| PROBLEM |
Each line below needs to be returned exactly. Skip any picture.

[Opening RECORD EXCERPTS section]

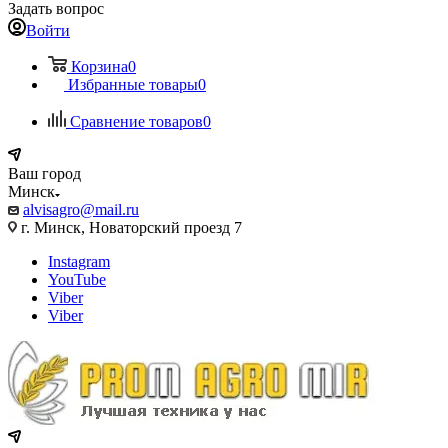
Задать вопрос
Войти
Корзина
0
Избранные товары
0
Сравнение товаров
0
Ваш город
Минск
alvisagro@mail.ru
г. Минск, Новаторский проезд 7
Instagram
YouTube
Viber
Viber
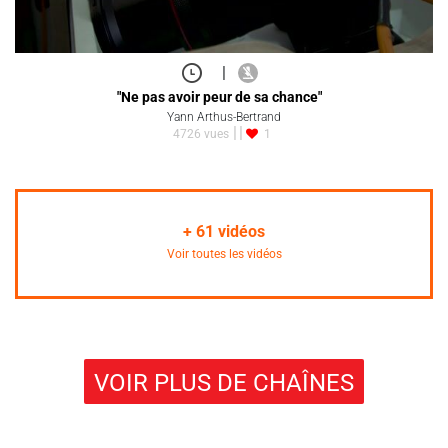
|
"Ne pas avoir peur de sa chance"
Yann Arthus-Bertrand
4726 vues
1
+
61
vidéos
Voir toutes les vidéos
VOIR PLUS DE CHAÎNES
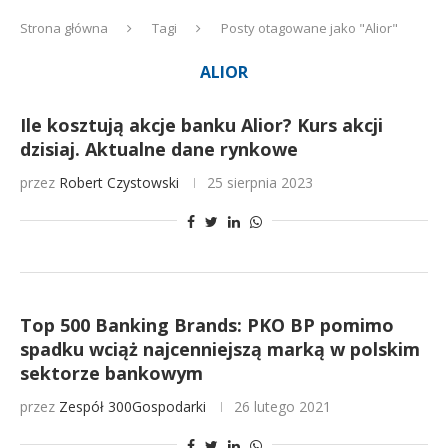
Strona główna
Tagi
Posty otagowane jako "Alior"
ALIOR
Ile kosztują akcje banku Alior? Kurs akcji
dzisiaj. Aktualne dane rynkowe
przez
Robert Czystowski
25 sierpnia 2023
Top 500 Banking Brands: PKO BP pomimo
spadku wciąż najcenniejszą marką w polskim
sektorze bankowym
przez
Zespół 300Gospodarki
26 lutego 2021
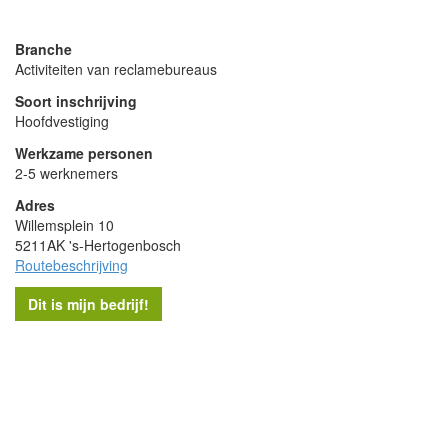
powered by
Branche
Activiteiten van reclamebureaus
Soort inschrijving
Hoofdvestiging
Werkzame personen
2-5 werknemers
Adres
Willemsplein 10
5211AK 's-Hertogenbosch
Routebeschrijving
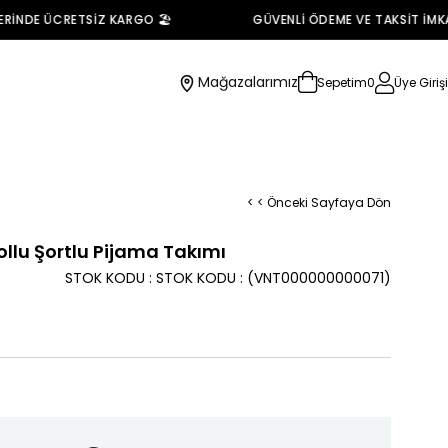
NDE ÜCRETSİZ KARGO 🏖️
GÜVENLİ ÖDEME VE TAKSİT İMKANI 
Mağazalarımız
Sepetim
0
Üye Girişi
< < Önceki Sayfaya Dön
ollu Şortlu Pijama Takımı
STOK KODU
STOK KODU
(VNT000000000071)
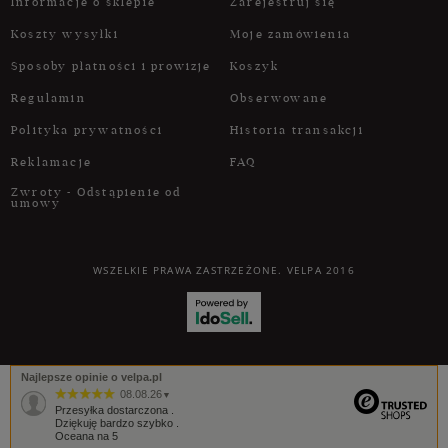
Informacje o sklepie
Zarejestruj się
Koszty wysyłki
Moje zamówienia
Sposoby płatności i prowizje
Koszyk
Regulamin
Obserwowane
Polityka prywatności
Historia transakcji
Reklamacje
FAQ
Zwroty - Odstąpienie od
umowy
WSZELKIE PRAWA ZASTRZEŻONE. VELPA 2016
Najlepsze opinie o velpa.pl
08.08.26
▼
Przesyłka dostarczona .
Dziękuję bardzo szybko .
Oceana na 5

[Closing RECORD EXCERPTS section]

| SOLUTION TO THE PROBLEM |
Задать вопрос
Войти
Корзина
0
Избранные товары
0
Сравнение товаров
0
Ваш город
Минск
alvisagro@mail.ru
г. Минск, Новаторский проезд 7
Instagram
YouTube
Viber
Viber
|
"Ne pas avoir peur de sa chance"
Yann Arthus-Bertrand
4726 vues
1
+
61
vidéos
Voir toutes les vidéos
VOIR PLUS DE CHAÎNES
Strona główna
Tagi
Posty otagowane jako "Alior"
ALIOR
Ile kosztują akcje banku Alior? Kurs akcji
dzisiaj. Aktualne dane rynkowe
przez
Robert Czystowski
25 sierpnia 2023
Top 500 Banking Brands: PKO BP pomimo
spadku wciąż najcenniejszą marką w polskim
sektorze bankowym
przez
Zespół 300Gospodarki
26 lutego 2021
powered by
Branche
Activiteiten van reclamebureaus
Soort inschrijving
Hoofdvestiging
Werkzame personen
2-5 werknemers
Adres
Willemsplein 10
5211AK 's-Hertogenbosch
Routebeschrijving
NDE ÜCRETSİZ KARGO 🏖️
GÜVENLİ ÖDEME VE TAKSİT İMKANI 
Mağazalarımız
Sepetim
0
Üye Girişi
< < Önceki Sayfaya Dön
ollu Şortlu Pijama Takımı
STOK KODU
STOK KODU
(VNT000000000071)
Informacje o sklepie
Zarejestruj się
Koszty wysyłki
Moje zamówienia
Sposoby płatności i prowizje
Koszyk
Regulamin
Obserwowane
Polityka prywatności
Historia transakcji
Reklamacje
FAQ
Zwroty - Odstąpienie od
umowy
WSZELKIE PRAWA ZASTRZEŻONE. VELPA 2016
Najlepsze opinie o velpa.pl
08.08.26
▼
Przesyłka dostarczona .
Dziękuję bardzo szybko .
Oceana na 5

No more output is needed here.